# Required action
In the listing below, find the line with "[Instagram Basic Black] (676, 1244)", then repeat exactly every line from the top through that one.

# Data under study
☆ ☆ ☆ ☆ ☆ ☆ ☆
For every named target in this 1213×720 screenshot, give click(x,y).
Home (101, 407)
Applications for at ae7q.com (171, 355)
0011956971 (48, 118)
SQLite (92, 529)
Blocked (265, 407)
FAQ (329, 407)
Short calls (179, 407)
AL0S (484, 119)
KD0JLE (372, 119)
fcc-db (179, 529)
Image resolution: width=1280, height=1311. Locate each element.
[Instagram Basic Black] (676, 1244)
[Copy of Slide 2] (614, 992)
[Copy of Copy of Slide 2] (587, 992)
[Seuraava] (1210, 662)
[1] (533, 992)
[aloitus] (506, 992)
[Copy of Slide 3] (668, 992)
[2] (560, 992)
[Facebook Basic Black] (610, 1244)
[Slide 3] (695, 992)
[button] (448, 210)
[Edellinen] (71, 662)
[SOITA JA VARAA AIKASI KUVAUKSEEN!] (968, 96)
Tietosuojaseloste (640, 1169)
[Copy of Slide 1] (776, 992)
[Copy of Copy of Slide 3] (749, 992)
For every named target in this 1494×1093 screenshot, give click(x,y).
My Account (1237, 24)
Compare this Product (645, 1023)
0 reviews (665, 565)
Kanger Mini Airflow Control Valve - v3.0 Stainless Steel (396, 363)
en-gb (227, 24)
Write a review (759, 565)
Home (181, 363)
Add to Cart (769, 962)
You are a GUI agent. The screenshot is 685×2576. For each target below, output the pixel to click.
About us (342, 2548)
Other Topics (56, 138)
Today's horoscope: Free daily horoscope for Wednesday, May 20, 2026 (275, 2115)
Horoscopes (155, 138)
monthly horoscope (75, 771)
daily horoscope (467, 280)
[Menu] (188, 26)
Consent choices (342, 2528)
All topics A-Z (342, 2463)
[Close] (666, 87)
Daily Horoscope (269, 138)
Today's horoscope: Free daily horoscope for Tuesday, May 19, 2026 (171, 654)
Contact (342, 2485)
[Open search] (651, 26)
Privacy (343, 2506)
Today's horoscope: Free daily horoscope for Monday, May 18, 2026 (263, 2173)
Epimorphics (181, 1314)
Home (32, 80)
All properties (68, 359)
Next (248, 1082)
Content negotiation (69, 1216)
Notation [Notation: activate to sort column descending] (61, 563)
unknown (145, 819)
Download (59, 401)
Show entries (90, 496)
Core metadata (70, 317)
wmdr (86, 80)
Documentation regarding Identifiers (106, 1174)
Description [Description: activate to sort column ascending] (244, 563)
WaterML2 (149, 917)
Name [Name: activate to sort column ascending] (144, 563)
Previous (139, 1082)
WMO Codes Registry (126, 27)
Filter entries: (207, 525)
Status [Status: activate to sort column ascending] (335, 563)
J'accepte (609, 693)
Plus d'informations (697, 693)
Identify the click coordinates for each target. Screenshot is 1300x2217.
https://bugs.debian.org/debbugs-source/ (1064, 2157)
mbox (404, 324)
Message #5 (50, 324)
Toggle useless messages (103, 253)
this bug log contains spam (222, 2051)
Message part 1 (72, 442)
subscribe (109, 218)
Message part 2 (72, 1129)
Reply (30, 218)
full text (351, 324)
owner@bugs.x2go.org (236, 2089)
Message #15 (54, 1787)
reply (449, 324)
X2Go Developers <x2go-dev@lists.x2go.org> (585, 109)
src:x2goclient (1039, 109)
☆ ☆ ☆ ☆ ☆ ☆ ☆
# Response box
For every named target in this 1213×720 screenshot, give click(x,y).
Home (101, 407)
Applications for at ae7q.com (171, 355)
0011956971 (48, 118)
SQLite (92, 529)
Blocked (265, 407)
FAQ (329, 407)
Short calls (179, 407)
AL0S (484, 119)
KD0JLE (372, 119)
fcc-db (179, 529)
Image resolution: width=1280, height=1311. Locate each element.
[Instagram Basic Black] (676, 1244)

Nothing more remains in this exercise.